Start with this first: https://www.youtube.com/watch?v=bB7YAWPiJR4
Notes from videos by https://www.youtube.com/@jordanhasnolife5163
Table of Contents
Indexes
How to look up data in a database
- Hash index - Hash all keys. Fast reads and writes. Bad at range queries
- BTree - Balanced binary tree. Good for reads, range queries. Slow writes.
- LSM + SStable - Some keys in memory in LSM tree, additional in sorted immutable table (SS table) on disk. Slow reads and writes (log n time to search in SStable) but faster than BTree. Add sparse index i.e. store some keys in memory with their location in SStable to optimize reads.
- Multiple Indexes: Instead of storing data directly in the index, store a location of the data. This way for multiple indexes, the data is not duplicated.
ACID
A transaction is a collection of operations (reads and writes) that are treated as a single logical operation. Some databases like MySQL guarantee that all transactions are ACID:
- Atomicity - all or nothing. i.e. all operations in a transaction succeed or none does
- Consistency - referential integrity i.e. a row cannot be removed if it is linked to another table via a foreign key. Eg. Users table and admin table with user_id being the foreign key in admin table. If a user is removed from user table, now the row with the user_id for that user in the admin table becomes “orphan”. Consistency prevents this from happening.

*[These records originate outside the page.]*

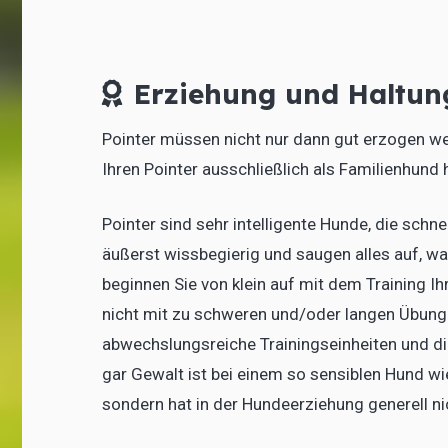
Erziehung und Haltun
Pointer müssen nicht nur dann gut erzogen we
Ihren Pointer ausschließlich als Familienhund h
Pointer sind sehr intelligente Hunde, die schn
äußerst wissbegierig und saugen alles auf, wa
beginnen Sie von klein auf mit dem Training Ihr
nicht mit zu schweren und/oder langen Übunge
abwechslungsreiche Trainingseinheiten und d
gar Gewalt ist bei einem so sensiblen Hund wi
sondern hat in der Hundeerziehung generell ni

- Isolation - Treat every transaction as if it’s the only one running i.e. avoid race conditions. eg. if 2 threads try to overwrite one value then lock until one is written. Dealt with in detail in next section
- Durability - data persists on disk
Isolation
Databases are multithreaded. So multiple operations are happening concurrently and operations are run in no fixed order.